Today’s prompt is a repeat from one we had in 2014, which was when I participated in my very first Diabetes Blog Week.
The prompt: Today let’s revisit a prompt from 2014 – May is Mental Health Month so now seems like a great time to explore the emotional side of living with, or caring for someone with, diabetes. What things can make dealing with diabetes an emotional issue for you and / or your loved one, and how do you cope?
I wear my heart on my sleeve and my emotions on my face. I’ve never been skilled at hiding my feelings, and as it would have it, diabetes makes me feel ALL the feels. The prevailing emotion I experience due in part to my diabetes is anxiety. I’ve blogged a little about it before and saw a therapist for just over a year to explore via talk therapy why my anxiety is so intense sometimes.
Talking to a therapist helped me understand where my anxieties stem from; in turn, this helped me feel more normal about experiencing anxiety. For instance, I realized that my compulsion to have control over most forces in my life is probably a result of my inability to control my diabetes in the same way. “Control” and “diabetes” are two words that do not go together, and I know that, but this doesn’t mean that I don’t get frustrated when my diabetes completely rebels against me in spite of me doing everything right regarding my self-care.
I stopped seeing a therapist because I felt like we addressed my needs, but I still rely on coping mechanisms I’ve developed when I experience frustration, sadness, anger, or total burnout due to my diabetes. My favorite ones include writing about it, going for long walks, treating myself to a trip to the mall (or with a massage or manicure), getting lost in a good book or a movie…essentially, anything that will distract me or keep my mind busy helps me deal with the emotional side of diabetes. Sometimes, I just don’t want to talk about my problems or concerns, because voicing them doesn’t always mitigate my feelings—it can actually exacerbate them, depending on a few different factors. So it’s helpful for me to kind of shut that part of my brain down for a bit by engaging it in something other than my emotions. I compare it to restarting your computer: You receive a notification that you need to shut it down for some updates, so you reboot it, and it’s running better than ever once the updates have finished installing. That’s a very technical way to talk about emotions, but what can I say, I’m not just an emotional person—I’m an analytical one, too.

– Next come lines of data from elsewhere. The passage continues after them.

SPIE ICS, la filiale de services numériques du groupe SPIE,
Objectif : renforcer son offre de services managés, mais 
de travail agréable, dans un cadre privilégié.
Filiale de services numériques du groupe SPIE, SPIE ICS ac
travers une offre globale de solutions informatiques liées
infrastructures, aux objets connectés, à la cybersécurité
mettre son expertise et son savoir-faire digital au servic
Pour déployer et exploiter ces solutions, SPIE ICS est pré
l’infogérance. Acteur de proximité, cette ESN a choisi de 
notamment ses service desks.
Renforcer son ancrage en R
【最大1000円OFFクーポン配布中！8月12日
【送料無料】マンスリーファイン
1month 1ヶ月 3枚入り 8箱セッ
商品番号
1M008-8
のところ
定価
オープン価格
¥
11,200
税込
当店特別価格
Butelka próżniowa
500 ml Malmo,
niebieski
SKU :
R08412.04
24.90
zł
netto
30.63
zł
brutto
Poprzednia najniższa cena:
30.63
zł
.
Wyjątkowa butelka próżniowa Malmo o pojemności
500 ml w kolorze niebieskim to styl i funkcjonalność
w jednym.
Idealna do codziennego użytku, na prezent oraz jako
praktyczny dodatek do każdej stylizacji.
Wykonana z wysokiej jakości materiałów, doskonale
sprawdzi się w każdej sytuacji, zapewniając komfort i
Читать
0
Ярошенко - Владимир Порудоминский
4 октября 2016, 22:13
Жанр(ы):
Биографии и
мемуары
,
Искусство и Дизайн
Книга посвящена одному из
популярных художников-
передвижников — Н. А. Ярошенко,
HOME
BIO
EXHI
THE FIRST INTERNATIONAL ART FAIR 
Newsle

I can’t wait to read other posts in response to this prompt. I’d like to learn how other people handle the emotional aspects of diabetes, and I’m especially interested to see how parents/loved ones/caregivers of people with diabetes respond. It’s important for me to understand multiple perspectives, and perhaps I could use those methods of coping to help other people I know with diabetes (or another chronic condition) when they may be going through a rough patch.